START DATASET RECORDS
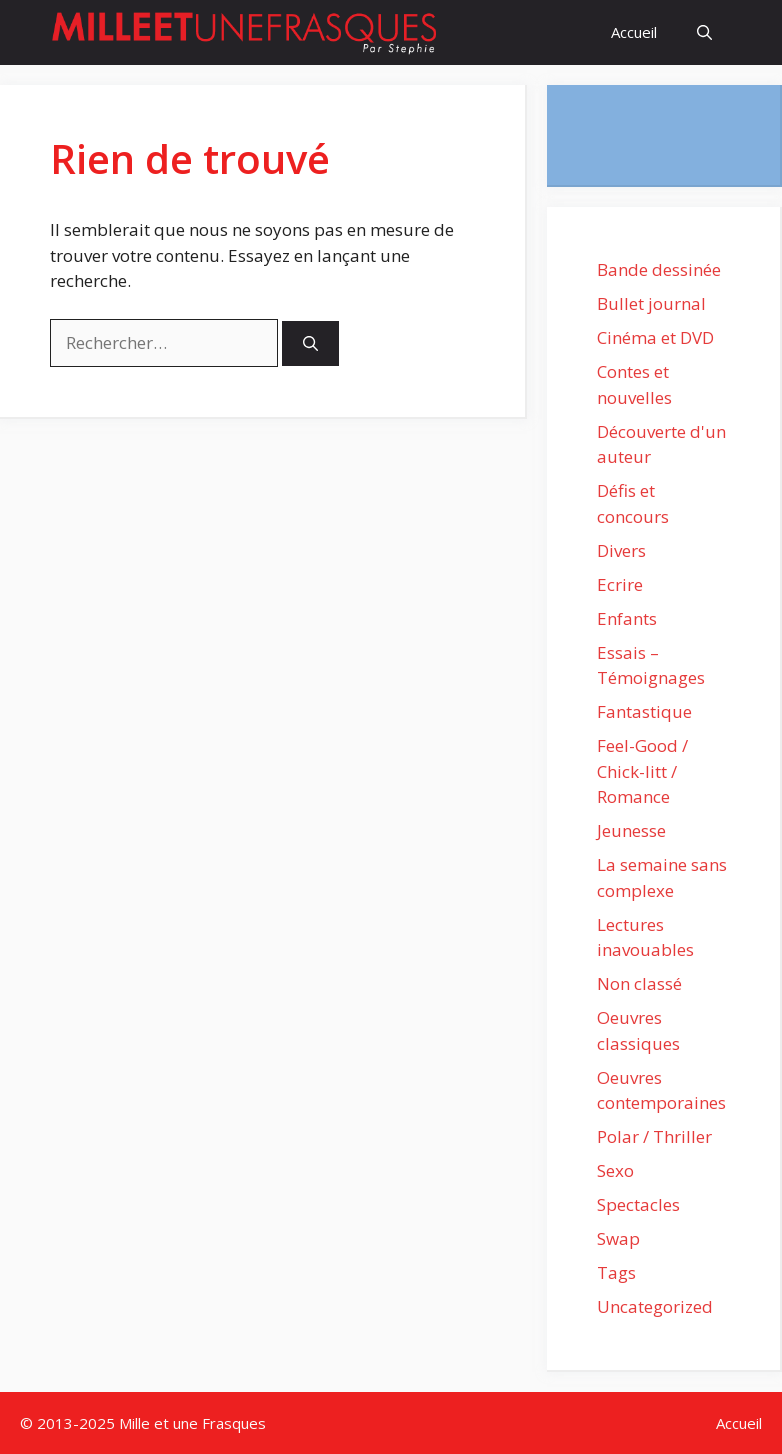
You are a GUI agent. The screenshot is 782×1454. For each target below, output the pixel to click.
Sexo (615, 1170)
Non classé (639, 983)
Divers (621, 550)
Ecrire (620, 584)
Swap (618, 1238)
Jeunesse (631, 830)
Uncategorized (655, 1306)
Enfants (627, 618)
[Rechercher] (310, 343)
END DATASET RECORDS
Nothing but the lines from the one containing "Divers (621, 550)" to the end of the entries belongs in the answer, and each must match exactly.

Divers (621, 550)
Ecrire (620, 584)
Swap (618, 1238)
Jeunesse (631, 830)
Uncategorized (655, 1306)
Enfants (627, 618)
[Rechercher] (310, 343)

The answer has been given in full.